Christians have started to exercise some restraint during the course of the 
20th c (not much before that), and so have installed a kind of mass amnesia 
and denial of their past, but it's there for anyone with eyes, memory and 
the ability to read. With the decline in Western power, the violence option 
gets more remote and interreligious "dialogue" has largely replaced 
missionaries stirring up the natives under the protection of the Imperial 
militaries. Islam is more optimistic about its rise in the future, and so 
violence is embraced. That equation -- a sense of dominance and the 
propensity to justify violence -- needs to be studied, esp. in the context 
of religion.

But to acknowledge that Christianity and Islam are special cases, and 
clearly the worst offenders, doesn't let Buddhists, etc. off the hook 
completely. The notion that pagans are spared -- that only monotheists are 
violent -- is belied by E. Asian history, which has been as bloody and 
ruthless as anywhere on the planet -- only perpetrated by different motives 
and rationalizations. The Greeks loved war, courage, violence, conquest, 
rape, plunder, and songs from the id. Sparta. The greatness of Athens was 
measured in the ancient world  by its military successes as much as by its 
intellectual foment (remember what they did to that gadfly Socrates).

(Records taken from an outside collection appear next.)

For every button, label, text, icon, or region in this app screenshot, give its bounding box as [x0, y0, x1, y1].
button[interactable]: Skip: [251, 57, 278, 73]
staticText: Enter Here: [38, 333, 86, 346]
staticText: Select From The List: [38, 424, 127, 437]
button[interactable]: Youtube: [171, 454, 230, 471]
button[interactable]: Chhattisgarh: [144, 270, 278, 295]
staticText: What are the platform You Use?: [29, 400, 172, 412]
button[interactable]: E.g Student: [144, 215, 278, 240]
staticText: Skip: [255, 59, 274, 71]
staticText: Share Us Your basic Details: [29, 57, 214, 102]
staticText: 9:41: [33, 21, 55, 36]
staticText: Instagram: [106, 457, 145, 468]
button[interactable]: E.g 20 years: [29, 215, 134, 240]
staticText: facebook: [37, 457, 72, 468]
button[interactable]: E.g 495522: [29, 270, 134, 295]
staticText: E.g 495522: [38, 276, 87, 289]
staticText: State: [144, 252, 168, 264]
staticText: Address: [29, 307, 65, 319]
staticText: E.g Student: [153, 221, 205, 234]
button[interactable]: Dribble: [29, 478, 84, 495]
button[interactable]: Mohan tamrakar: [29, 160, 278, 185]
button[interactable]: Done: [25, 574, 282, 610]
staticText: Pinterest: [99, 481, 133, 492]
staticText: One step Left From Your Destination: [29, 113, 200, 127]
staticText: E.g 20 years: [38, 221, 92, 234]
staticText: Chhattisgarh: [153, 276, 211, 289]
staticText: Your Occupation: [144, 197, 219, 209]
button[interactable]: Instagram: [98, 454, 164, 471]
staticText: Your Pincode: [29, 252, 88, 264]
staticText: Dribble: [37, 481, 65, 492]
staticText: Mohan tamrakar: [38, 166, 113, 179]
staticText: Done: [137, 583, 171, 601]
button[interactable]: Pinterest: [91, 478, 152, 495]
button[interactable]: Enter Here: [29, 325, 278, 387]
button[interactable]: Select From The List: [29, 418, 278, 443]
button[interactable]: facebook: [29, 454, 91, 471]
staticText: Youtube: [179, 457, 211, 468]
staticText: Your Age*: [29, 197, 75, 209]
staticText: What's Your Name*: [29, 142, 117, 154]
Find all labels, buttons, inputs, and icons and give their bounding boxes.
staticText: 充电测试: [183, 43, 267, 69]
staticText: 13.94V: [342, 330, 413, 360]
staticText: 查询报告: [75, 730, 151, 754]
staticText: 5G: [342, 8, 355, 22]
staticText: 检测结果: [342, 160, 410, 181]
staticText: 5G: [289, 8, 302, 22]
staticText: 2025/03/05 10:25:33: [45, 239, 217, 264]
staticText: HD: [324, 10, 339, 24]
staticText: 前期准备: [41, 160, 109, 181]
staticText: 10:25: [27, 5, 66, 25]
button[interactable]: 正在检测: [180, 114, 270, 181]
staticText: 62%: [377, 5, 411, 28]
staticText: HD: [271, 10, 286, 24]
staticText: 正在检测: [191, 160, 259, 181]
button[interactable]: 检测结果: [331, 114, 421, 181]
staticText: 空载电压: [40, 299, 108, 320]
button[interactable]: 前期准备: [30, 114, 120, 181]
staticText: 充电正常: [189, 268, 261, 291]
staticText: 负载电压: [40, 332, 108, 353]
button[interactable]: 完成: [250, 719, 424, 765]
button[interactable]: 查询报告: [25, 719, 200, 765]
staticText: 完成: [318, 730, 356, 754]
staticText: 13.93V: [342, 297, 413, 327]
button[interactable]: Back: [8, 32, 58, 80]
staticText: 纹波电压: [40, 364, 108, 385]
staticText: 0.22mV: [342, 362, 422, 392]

Islam and Christianity also have a "peace" rhetorical counter-current, which 
historically always tended to be a tentative minority, and frequently 
persecuted, moreso in Islam than Christianity. But it is admirable that such 
countercurrents exist at all, and they should be encouraged (without 
adopting the false view that they represent "real" Islam" or "real" 

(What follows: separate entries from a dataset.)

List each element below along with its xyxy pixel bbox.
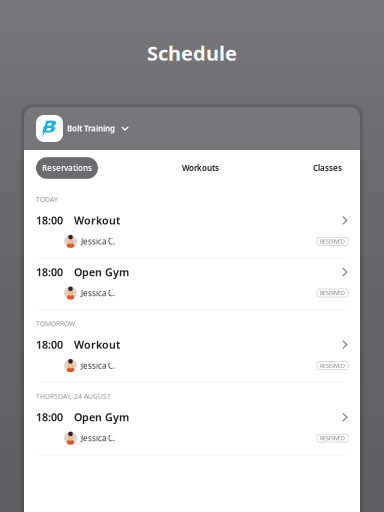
staticText: RESERVED: [320, 238, 345, 245]
button[interactable]: Classes: [265, 163, 342, 173]
button[interactable]: 18:00: [24, 259, 360, 310]
staticText: Jessica C.: [81, 288, 115, 298]
staticText: RESERVED: [320, 362, 345, 369]
staticText: Jessica C.: [81, 236, 115, 247]
staticText: RESERVED: [320, 290, 345, 297]
button[interactable]: 18:00: [24, 404, 360, 455]
staticText: Schedule: [147, 40, 237, 66]
staticText: Classes: [313, 163, 342, 173]
staticText: Reservations: [42, 163, 92, 173]
staticText: 18:00: [36, 338, 63, 352]
button[interactable]: Reservations: [36, 157, 98, 179]
staticText: THURSDAY, 24 AUGUST: [36, 392, 111, 401]
staticText: TODAY: [36, 195, 58, 204]
staticText: Workout: [74, 213, 120, 228]
staticText: Open Gym: [74, 265, 129, 279]
staticText: 18:00: [36, 265, 63, 279]
staticText: 18:00: [36, 410, 63, 424]
staticText: 18:00: [36, 213, 63, 228]
staticText: Bolt Training: [67, 123, 115, 134]
button[interactable]: 18:00: [24, 207, 360, 258]
button[interactable]: Workouts: [136, 163, 265, 173]
staticText: Open Gym: [74, 410, 129, 424]
button[interactable]: Bolt Training: [36, 115, 129, 142]
staticText: TOMORROW: [36, 319, 75, 328]
button[interactable]: 18:00: [24, 331, 360, 382]
staticText: Workouts: [182, 163, 219, 173]
staticText: Jessica C.: [81, 433, 115, 443]
staticText: RESERVED: [320, 435, 345, 442]
staticText: Jessica C.: [81, 360, 115, 371]
staticText: Workout: [74, 338, 120, 352]
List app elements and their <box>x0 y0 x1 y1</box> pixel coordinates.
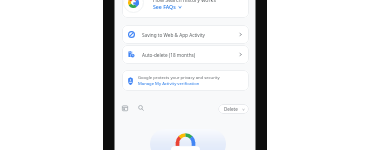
button[interactable]: Search <box>134 101 148 115</box>
button[interactable]: Filter by date <box>118 101 132 115</box>
button[interactable]: Delete <box>218 104 249 114</box>
staticText: Auto-delete (18 months) <box>142 52 196 58</box>
button[interactable]: See FAQs <box>153 3 182 10</box>
button[interactable]: Saving to Web & App Activity <box>122 25 249 44</box>
staticText: Delete <box>224 106 238 112</box>
button[interactable]: Google protects your privacy and securit… <box>122 70 249 91</box>
staticText: See FAQs <box>153 3 176 10</box>
button[interactable] <box>122 0 249 18</box>
staticText: Google protects your privacy and securit… <box>138 75 220 81</box>
staticText: Manage My Activity verification <box>138 81 200 87</box>
button[interactable]: Auto-delete (18 months) <box>122 45 249 64</box>
staticText: How Search history works <box>153 0 216 3</box>
staticText: Saving to Web & App Activity <box>142 32 206 38</box>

Christianity; that view only belongs to those minorities and their 
cheerleaders, not history).

Japan might be unique in Buddhist history in terms of the extent to which it 
institutionalized its violence and formed its own military (making Faure's 
claim all the more bizarre). It is fair to say that the "peace" component in 
Buddhism has always been more mainstream, not a minor countercurrent. That 
difference from Chr. and Isl. is more than significant. It is monumental. It 
may be a fair generalization, however, to note that once Buddhists 
institutionalize a mutually approving relationship to the State, or, as in 
the case of Tibet, etc., become the State, Buddhist militancy, violence 
(both approval and meting out) is not only tolerated but also 
institutionalized. That deserves to be carefully studied, not hidden away in 
the closet. Violence does become sacred, sadly, even in Buddhism.